Gücümüz, vaktimiz, enerjimiz yettiğince tırmanmaya, üretmeye, okumaya, dokümante etmeye devam edeceğiz. Bugüne kadar katkıda bulunan herkese sonsuz teşekkürler.

25 Ekim 2020

Kozyatağı

---------------------------------------------------------------------------------

"Bu sene, “tirmanis.org”a düzenli olarak katkı vermeye başlamamın dördüncü senesi. Bu süre içerisinde, hem bu platformu kuranlarla, hem şu anda yönetenlerle tanışma ve onları ama az, ama çok tanıma fırsatı buldum. Tabiatıyla, ayrıca platformda yayımlanan yazıları keza takip ettim.

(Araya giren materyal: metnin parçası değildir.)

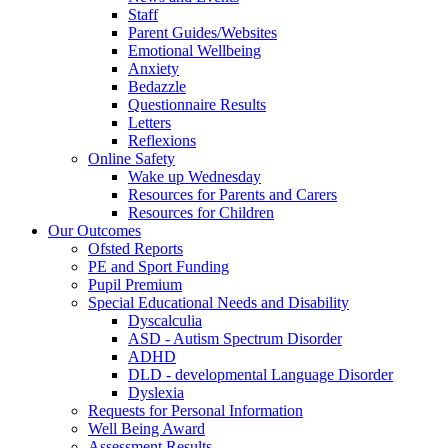
Staff
Parent Guides/Websites
Emotional Wellbeing
Anxiety
Bedazzle
Questionnaire Results
Letters
Reflexions
Online Safety
Wake up Wednesday
Resources for Parents and Carers
Resources for Children
Our Outcomes
Ofsted Reports
PE and Sport Funding
Pupil Premium
Special Educational Needs and Disability
Dyscalculia
ASD - Autism Spectrum Disorder
ADHD
DLD - developmental Language Disorder
Dyslexia
Requests for Personal Information
Well Being Award
Assessment Results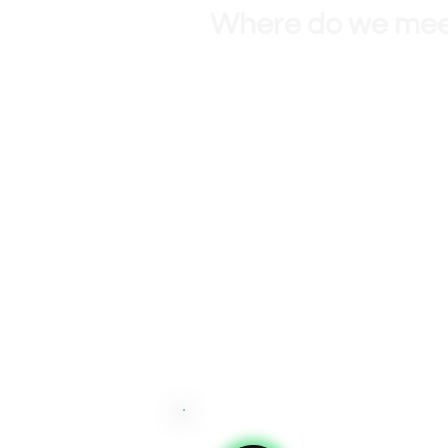
Where do we me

Günümüz Türkiye'sinin dağcılık çehresi, benim dağcılığa başladığım 80’li yılların başından bu yana bir hayli değişti. Bugün dağcılık, eskiye nazaran çok boyutlu bir faaliyet alanına dönüşmüş durumda. Buna ilaveten, ülkemizin sosyo-ekonomik gelişmelerine paralel olarak, benim dağcılığa başladığımda hayal dahi edemeyeceğimiz ticari/sponsorluk faaliyetlerinin de dağcılığın bir parçası haline gelmiş olduğu aşikar.

Dolayısıyla, günümüzde, “tirmanis.org” platformunu yönetenler, esasen az okuyan toplumsal dokumuz da dikkate alındığında, bir taraftan güncel kalmak ve geniş dağcı kitlelerin ilgisini canlı tutmak, fakat öte taraftan ticari baskıların dışında, bağımsız bir çizgide yürüyebilmek gibi, bir arada götürmesi pek zor iki unsuru denge içerisinde yürütmek görevini üstlenmiş görünmektedirler. Bu çok idealist bir yaklaşım olmakla beraber, benim için bir o kadar değerlidir ve bu platform ile ilişkimin çok önemli bir ögesidir.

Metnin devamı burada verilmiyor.